Las principales patologías atendidas engloban el TDAH, el trastorno del espectro autista (TEA), el retraso madurativo o cognitivo, así como alteraciones del lenguaje oral, problemas de inadaptación escolar y trastornos de conducta. También se incluyen casos de altas capacidades que requieren intervención específica. En muchos casos, los menores presentan necesidades combinadas que obligan a un abordaje terapéutico integral.
Los tratamientos, que se desarrollan durante gran parte del curso, están orientados a mejorar aspectos clave como la lectoescritura, la comprensión, la comunicación oral o la regulación conductual. Estas intervenciones resultan determinantes para reducir las barreras de aprendizaje y favorecer la inclusión real del alumnado en el entorno educativo ordinario.
De 950 a 1.350 euros
El apoyo económico cubre parte de terapias privadas que, en muchos casos, son imprescindibles para complementar la atención que reciben en los centros educativos. Para numerosas familias, especialmente aquellas con menos recursos, estas ayudas suponen la diferencia entre poder mantener o no una intervención continuada.
Las cuantías individuales oscilan entre los 950 y los 1.350 euros por menor, en función del tipo de intervención terapéutica y de las necesidades específicas de cada caso, con el objetivo de cubrir aproximadamente diez meses de tratamiento.
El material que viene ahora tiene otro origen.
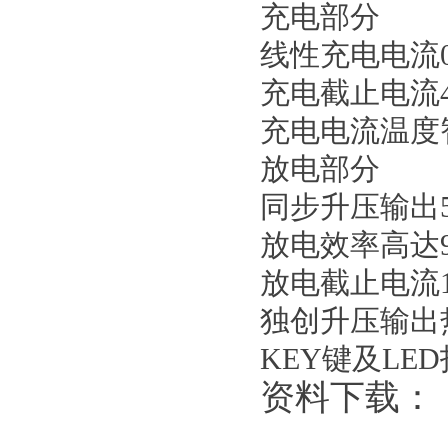
充电部分
线性充电电流0
充电截止电流4
充电电流温度
放电部分
同步升压输出5
放电效率高达92
放电截止电流10
独创升压输出
KEY键及LED
资料下载：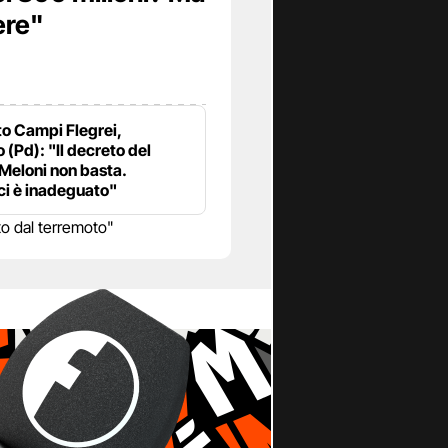
ere"
o Campi Flegrei,
 (Pd): "Il decreto del
Meloni non basta.
i è inadeguato"
o dal terremoto"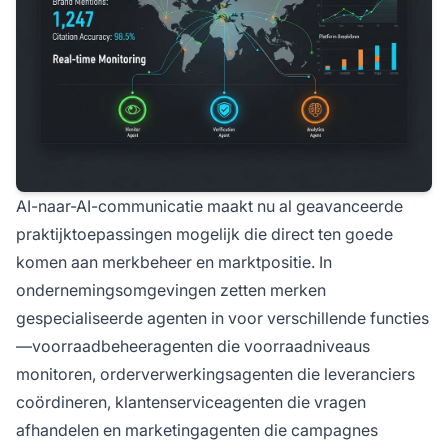
AI-naar-AI-communicatie maakt nu al geavanceerde
praktijktoepassingen mogelijk die direct ten goede
komen aan merkbeheer en marktpositie. In
ondernemingsomgevingen zetten merken
gespecialiseerde agenten in voor verschillende functies
—voorraadbeheeragenten die voorraadniveaus
monitoren, orderverwerkingsagenten die leveranciers
coördineren, klantenserviceagenten die vragen
afhandelen en marketingagenten die campagnes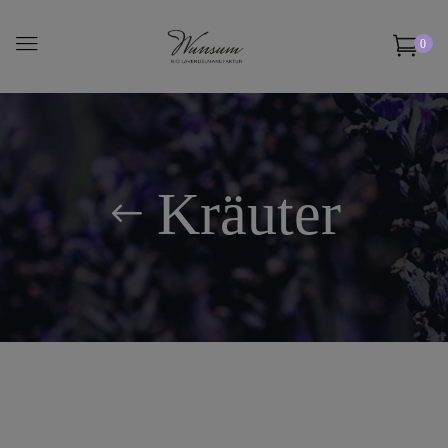
0
Kräuter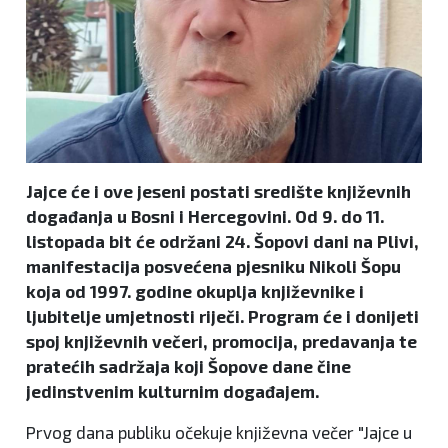
Jajce će i ove jeseni postati središte književnih
događanja u Bosni i Hercegovini. Od 9. do 11.
listopada bit će održani 24. Šopovi dani na Plivi,
manifestacija posvećena pjesniku Nikoli Šopu
koja od 1997. godine okuplja književnike i
ljubitelje umjetnosti riječi. Program će i donijeti
spoj književnih večeri, promocija, predavanja te
pratećih sadržaja koji Šopove dane čine
jedinstvenim kulturnim događajem.
Prvog dana publiku očekuje književna večer "Jajce u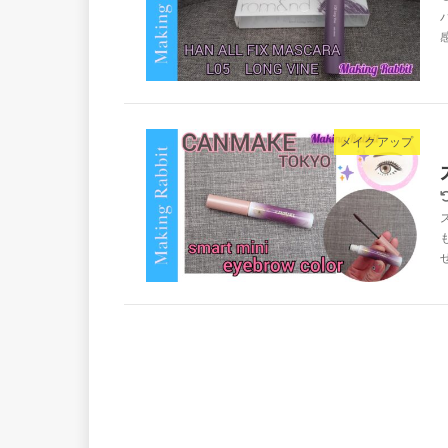
メイクアップ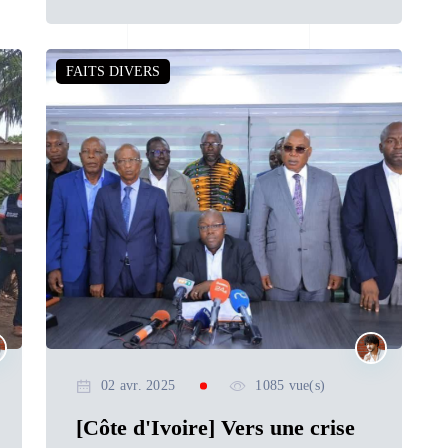
FAITS DIVERS
02 avr. 2025
1085 vue(s)
[Côte d'Ivoire] Vers une crise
Más allá del ámbito terapéutico, la respuesta a estas necesidades también se traslada al entorno escolar. Un ejemplo es el aula UECO del CEIP Gabriel Miró, puesta en marcha este curso, donde alumnado con necesidades educativas específicas recibe atención individualizada adaptada a su perfil. Este recurso combina el trabajo especializado con la participación en aulas ordinarias, facilitando tanto el aprendizaje como la socialización.
En este tipo de unidades se atiende a menores con diferentes trastornos del desarrollo que requieren apoyos intensivos y metodologías adaptadas. La intervención se centra en potenciar habilidades básicas, mejorar la comunicación y favorecer la autonomía personal, siempre teniendo en cuenta el ritmo y las capacidades de cada alumno.
La concejala de Educación, Maite Moreno, ha destacado que “estas ayudas son esenciales para muchas familias, porque permiten acceder a terapias que resultan fundamentales para el desarrollo personal y académico de los menores con dificultades de aprendizaje o trastornos del neurodesarrollo”.